Schools

LMSD Ceremony to Mark 50 Integrated Years

Community members will observe the anniversary of Ardmore Avenue School's closing this Thursday.

The following information comes from Lower Merion School District.

As the nation marks the 50th Anniversary of the March on Washington, the Lower Merion community is set to honor the anniversary of an important local chapter in civil rights history -- one that changed our schools forever. On September 12, we will gather to celebrate "The Moment of Integration: The 50th Anniversary of the Closing of the Ardmore Avenue School." The program begins at 9:30 AM with the dedication of an historical marker at the site of the Ardmore Avenue School at 75 Ardmore Avenue. Following the ceremony, participants will join a symbolic walk to Lower Merion High School where there will be a formal ceremony and several informational presentations.

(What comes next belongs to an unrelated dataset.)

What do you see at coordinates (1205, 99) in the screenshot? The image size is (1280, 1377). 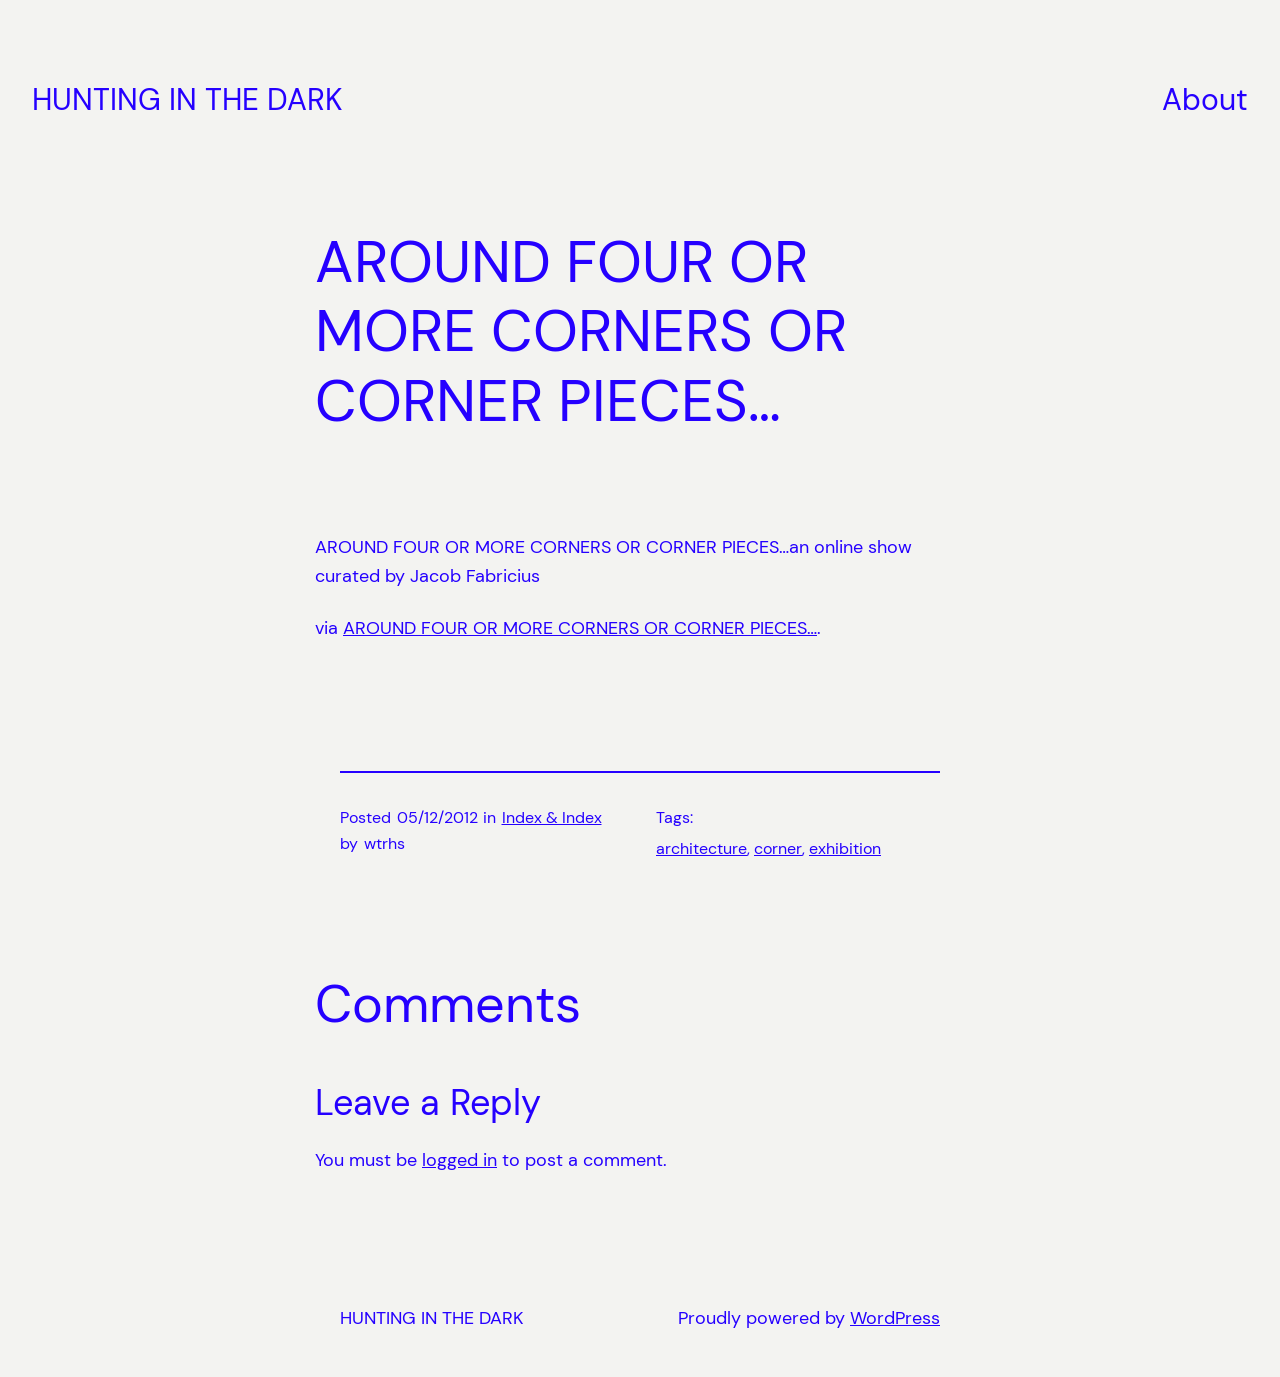 I see `About` at bounding box center [1205, 99].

The Ardmore Avenue School, built in the late 1800s, was one of the first elementary schools in the township. As the Civil Rights Movement grew in the 1960s, there was increasing concern that the school, which had fallen into disrepair, was both segregated and inferior to the other schools in the District. In August 1963, the Board of School Directors voted to close the school and reassigned its 223 mostly African-American students to four other elementary schools, marking the beginning of the true desegregation at the primary level in Lower Merion. At the time, there were only a handful of African American students in the District's other elementary schools. Most white students in Lower Merion did not attend schools with an African American peer until they arrived at junior high school.

Beginning last spring and continuing through summer, a large team of staff, students and alumni have met to coordinate activities, resources and events related to the Moment of Integration. Projects include a Harriton student's documentary film highlighting student life at the Ardmore Avenue School, a wall mural at LMHS depicting important moments in the local and national Civil Rights Movement, an oral history video compilation, a series of stories for school newspapers, a virtual history museum for the District website, even a student-written play based on the events of 1963. Many of these efforts will be on display during the September 12 celebration.